Week 3 Exercises: T-tests

Procrastination Scores

Research Question Do Edinburgh University students report endorsing procrastination less than the norm?

The Procrastination Assessment Scale for Students (PASS) was designed to assess how individuals approach decision situations, specifically the tendency of individuals to postpone decisions (see Solomon & Rothblum, 1984). The PASS assesses the prevalence of procrastination in six areas: writing a paper; studying for an exam; keeping up with reading; administrative tasks; attending meetings; and performing general tasks. For a measure of total endorsement of procrastination, responses to 18 questions (each measured on a 1-5 scale) are summed together, providing a single score for each participant (range 0 to 90). The mean score from Solomon & Rothblum, 1984 was 33.

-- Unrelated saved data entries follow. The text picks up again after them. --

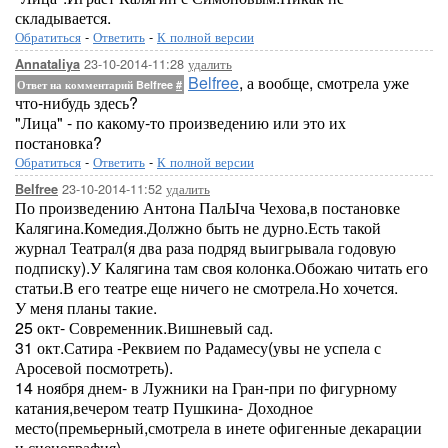
складывается.
Обратиться
-
Ответить
-
К полной версии
23-10-2014-11:28
удалить
Annataliya
Belfree
, а вообще, смотрела уже
Ответ на комментарий Belfree
#
что-нибудь здесь?
"Лица" - по какому-то произведению или это их
постановка?
Обратиться
-
Ответить
-
К полной версии
23-10-2014-11:52
удалить
Belfree
По произведению Антона ПалЫча Чехова,в постановке
Калягина.Комедия.Должно быть не дурно.Есть такой
журнал Театрал(я два раза подряд выигрывала годовую
подписку).У Калягина там своя колонка.Обожаю читать его
статьи.В его театре еще ничего не смотрела.Но хочется.
У меня планы такие.
25 окт- Современник.Вишневый сад.
31 окт.Сатира -Реквием по Радамесу(увы не успела с
Аросевой посмотреть).
14 ноября днем- в Лужники на Гран-при по фигурному
катания,вечером театр Пушкина- Доходное
место(премьерный,смотрела в инете офигенные декарации
и сценография)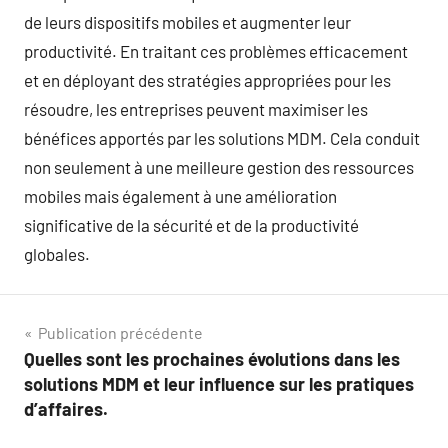
de leurs dispositifs mobiles et augmenter leur
productivité. En traitant ces problèmes efficacement
et en déployant des stratégies appropriées pour les
résoudre, les entreprises peuvent maximiser les
bénéfices apportés par les solutions MDM. Cela conduit
non seulement à une meilleure gestion des ressources
mobiles mais également à une amélioration
significative de la sécurité et de la productivité
globales.
Navigation
Publication précédente
Quelles sont les prochaines évolutions dans les
de
solutions MDM et leur influence sur les pratiques
l’article
d’affaires.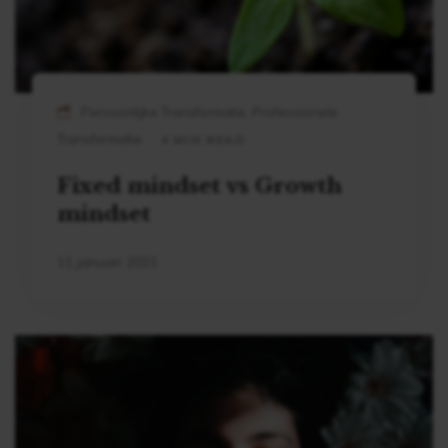
Persoonlijke Transformatie, Professionele
Transformatie
4 MIN READ
Fixed mindset vs Growth
mindset
11 januari 2021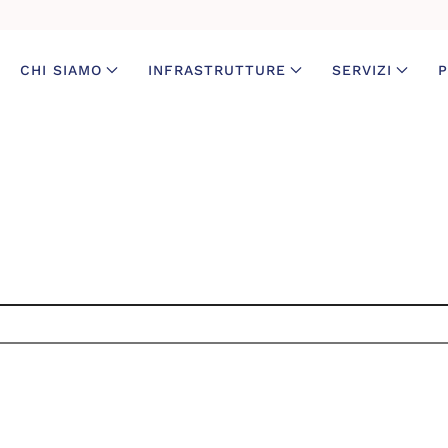
CHI SIAMO
INFRASTRUTTURE
SERVIZI
P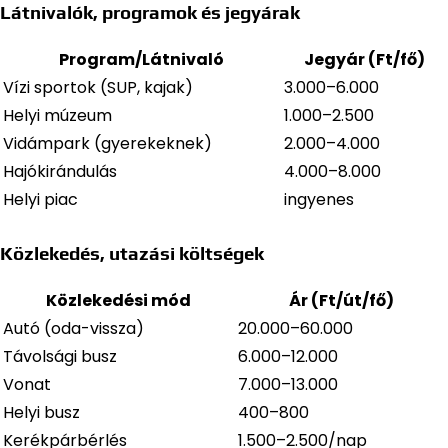
Látnivalók, programok és jegyárak
Program/Látnivaló
Jegyár (Ft/fő)
Vízi sportok (SUP, kajak)
3.000–6.000
Helyi múzeum
1.000–2.500
Vidámpark (gyerekeknek)
2.000–4.000
Hajókirándulás
4.000–8.000
Helyi piac
ingyenes
Közlekedés, utazási költségek
Közlekedési mód
Ár (Ft/út/fő)
Autó (oda-vissza)
20.000–60.000
Távolsági busz
6.000–12.000
Vonat
7.000–13.000
Helyi busz
400–800
Kerékpárbérlés
1.500–2.500/nap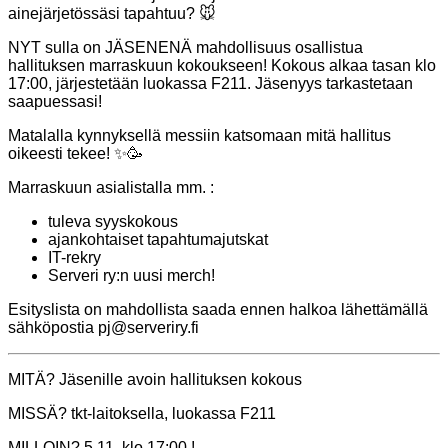
ainejärjetössäsi tapahtuu? 🐭
NYT sulla on JÄSENENÄ mahdollisuus osallistua
hallituksen marraskuun kokoukseen! Kokous alkaa tasan klo
17:00, järjestetään luokassa F211. Jäsenyys tarkastetaan
saapuessasi!
Matalalla kynnyksellä messiin katsomaan mitä hallitus
oikeesti tekee! ✨🥳
Marraskuun asialistalla mm. :
tuleva syyskokous
ajankohtaiset tapahtumajutskat
IT-rekry
Serveri ry:n uusi merch!
Esityslista on mahdollista saada ennen halkoa lähettämällä
sähköpostia pj@serveriry.fi
MITÄ? Jäsenille avoin hallituksen kokous
MISSÄ? tkt-laitoksella, luokassa F211
MILLOIN? 5.11. klo 17:00 !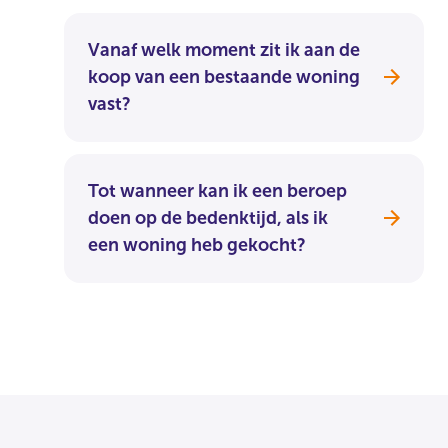
Vanaf welk moment zit ik aan de
koop van een bestaande woning
vast?
Tot wanneer kan ik een beroep
doen op de bedenktijd, als ik
een woning heb gekocht?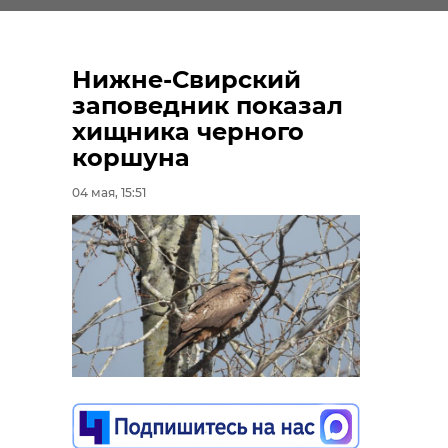
Нижне-Свирский
заповедник показал
хищника черного
коршуна
04 мая, 15:51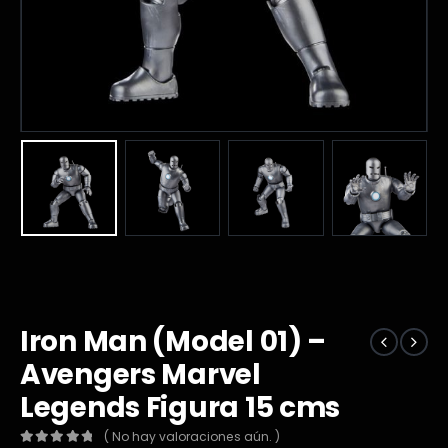
Iron Man (Model 01) –
Avengers Marvel
Legends Figura 15 cms
( No hay valoraciones aún. )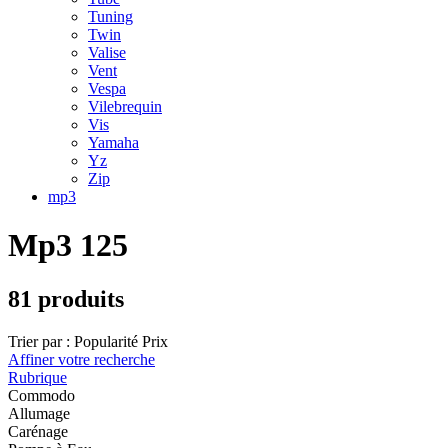
Tuning
Twin
Valise
Vent
Vespa
Vilebrequin
Vis
Yamaha
Yz
Zip
mp3
Mp3 125
81 produits
Trier par :
Popularité
Prix
Affiner votre recherche
Rubrique
Commodo
Allumage
Carénage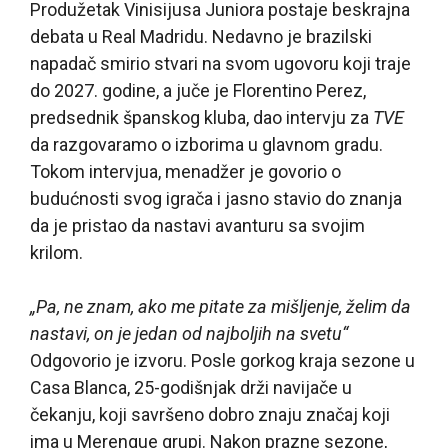
Produžetak Vinisijusa Juniora postaje beskrajna
debata u Real Madridu. Nedavno je brazilski
napadač smirio stvari na svom ugovoru koji traje
do 2027. godine, a juče je Florentino Perez,
predsednik španskog kluba, dao intervju za
TVE
da razgovaramo o izborima u glavnom gradu.
Tokom intervjua, menadžer je govorio o
budućnosti svog igrača i jasno stavio do znanja
da je pristao da nastavi avanturu sa svojim
krilom.
„Pa, ne znam, ako me pitate za mišljenje, želim da
nastavi, on je jedan od najboljih na svetu“
Odgovorio je izvoru. Posle gorkog kraja sezone u
Casa Blanca, 25-godišnjak drži navijače u
čekanju, koji savršeno dobro znaju značaj koji
ima u Merengue grupi. Nakon prazne sezone,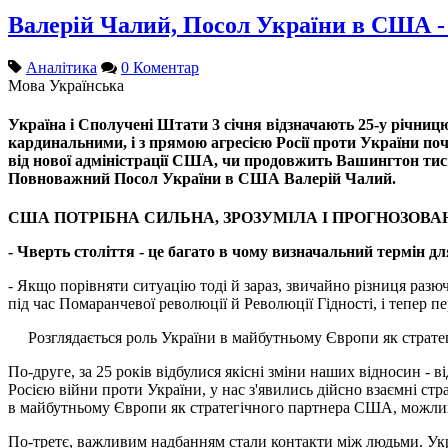
Валерій Чалий, Посол України в США -
Аналітика
0 Коментар
Мова
Українська
Україна і Сполучені Штати 3 січня відзначають 25-у річницю
кардинальними, і з прямою агресією Росії проти України поч
від нової адміністрації США, чи продовжить Вашингтон тис
Повноважний Посол України в США Валерій Чалий.
США ПОТРІБНА СИЛЬНА, ЗРОЗУМІЛА І ПРОГНОЗОВА
- Чверть століття - це багато в чому визначальний термін д
- Якщо порівняти ситуацію тоді й зараз, звичайно різниця раз
під час Помаранчевої революції й Революції Гідності, і тепер пе
Розглядається роль України в майбутньому Європи як страт
По-друге, за 25 років відбулися якісні зміни наших відносин - в
Росією війни проти України, у нас з'явились дійсно взаємні стра
в майбутньому Європи як стратегічного партнера США, можлив
По-третє, важливим надбанням стали контакти між людьми. Укра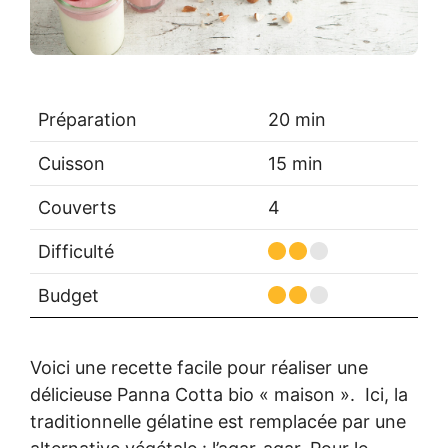
Préparation
20 min
Cuisson
15 min
Couverts
4
Difficulté
Budget
Voici une recette facile pour réaliser une
délicieuse Panna Cotta bio « maison ». Ici, la
traditionnelle gélatine est remplacée par une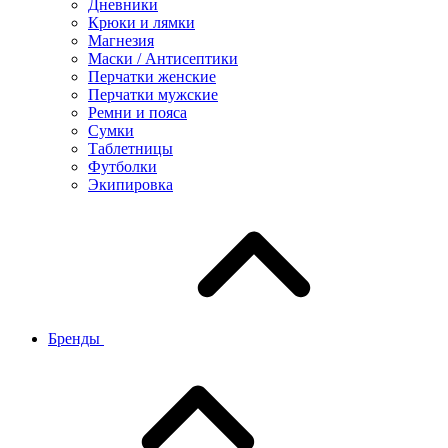
Дневники
Крюки и лямки
Магнезия
Маски / Антисептики
Перчатки женские
Перчатки мужские
Ремни и пояса
Сумки
Таблетницы
Футболки
Экипировка
Бренды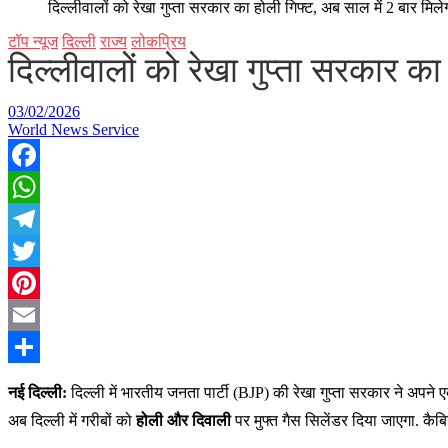
दिल्लीवालों को रेखा गुप्ता सरकार का होली गिफ्ट, अब साल में 2 बार मिले
टॉप न्यूज
दिल्ली
राज्य
लोकप्रिय
दिल्लीवालों को रेखा गुप्ता सरकार का
03/02/2026
World News Service
Facebook
WhatsApp
Telegram
Twitter
Pinterest
Email
Share
नई दिल्ली:
दिल्ली में भारतीय जनता पार्टी (BJP) की रेखा गुप्ता सरकार ने अपने एक
अब दिल्ली में गरीबों को
होली और दिवाली
पर मुफ्त गैस सिलेंडर दिया जाएगा. कैबिने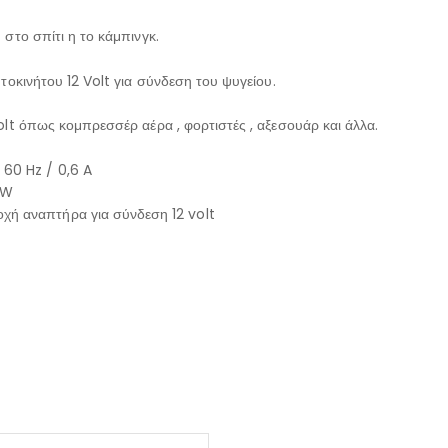
στο σπίτι η το κάμπινγκ.
τοκινήτου 12 Volt για σύνδεση του ψυγείου.
lt όπως κομπρεσσέρ αέρα , φορτιστές , αξεσουάρ και άλλα.
 60 Hz / 0,6 A
 W
χή αναπτήρα για σύνδεση 12 volt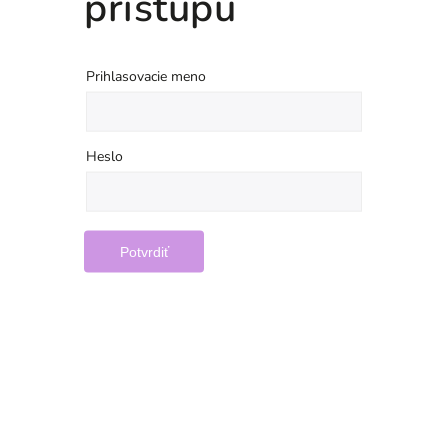
prístupu
Prihlasovacie meno
Heslo
Potvrdiť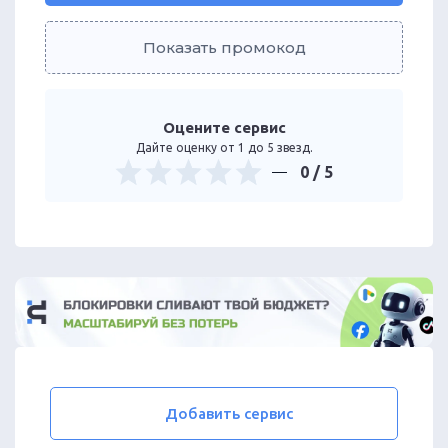
Показать промокод
Оцените сервис
Дайте оценку от 1 до 5 звезд.
0
/ 5
Добавить сервис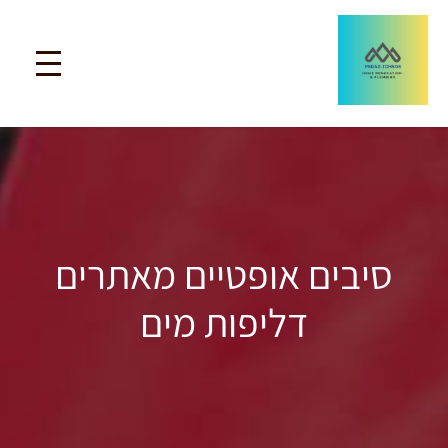
סיבים אופטיים מאתרים
דליפות מים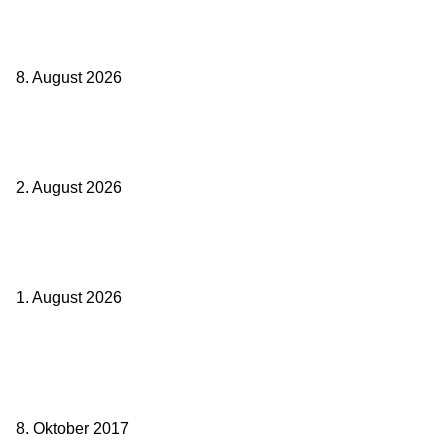
Zugbindung aufgehoben beim Sparpreis: Wann Sie einen anderen
Zug nehmen dürfen
8. August 2026
BahnCard vor der Buchung kaufen? Der Fehler kostet viele sofort
Geld
2. August 2026
Ticket weitergeben: Wann Bahntickets übertragbar sind und wann
nicht
1. August 2026
Beliebte Beiträge
weg.de Bahntickets für 29,90 € (1. Fahrt) und 49,90 € (Hin- und
Rückfahrt)
8. Oktober 2017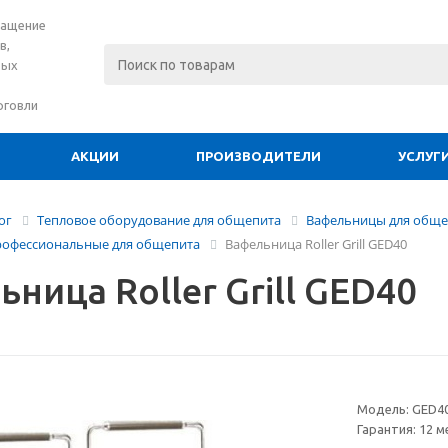
нащение
в,
вых
рговли
АКЦИИ
ПРОИЗВОДИТЕЛИ
УСЛУГ
ог
Тепловое оборудование для общепита
Вафельницы для обще
офессиональные для общепита
Вафельница Roller Grill GED40
ница Roller Grill GED40
Модель:
GED4
Гарантия:
12 м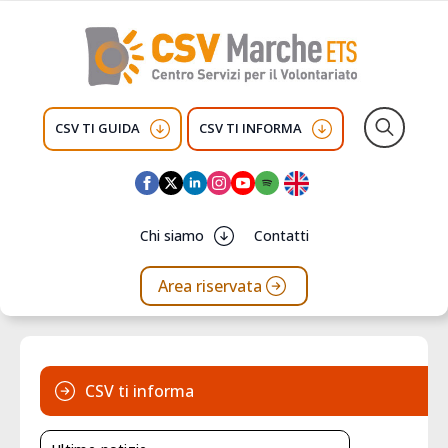
CSV TI GUIDA
CSV TI INFORMA
Search
for:
Chi siamo
Contatti
Area riservata
CSV ti informa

A student administers the PASS to 20 students from Edinburgh University.
The data are available at https://uoepsy.github.io/data/pass_scores.csv.

Question 1
  1. Read in the data
  2. Calculate some relevant descriptive statistics
  3. Check the assumptions that we will be concerned with for a one-sample test of whether the mean PASS scores is less than 33.

Read in the data:

pass_scores <- read_csv("https://uoepsy.github.io/data/pass_scores.csv") 

Descriptives:

pass_scores %>%
  summarise(
    mPASS = mean(PASS),
    sdPASS = sd(PASS)
  )
# A tibble: 1 × 2
  mPASS sdPASS
  <dbl>  <dbl>
1  30.7   3.31

Assumptions:

We want to check that the data are close to normally distributed. This is especially relevant as we have only 20 datapoints here. The plot below makes it look like we may have one or two data points in the tails of the distribution that are further than we might expect.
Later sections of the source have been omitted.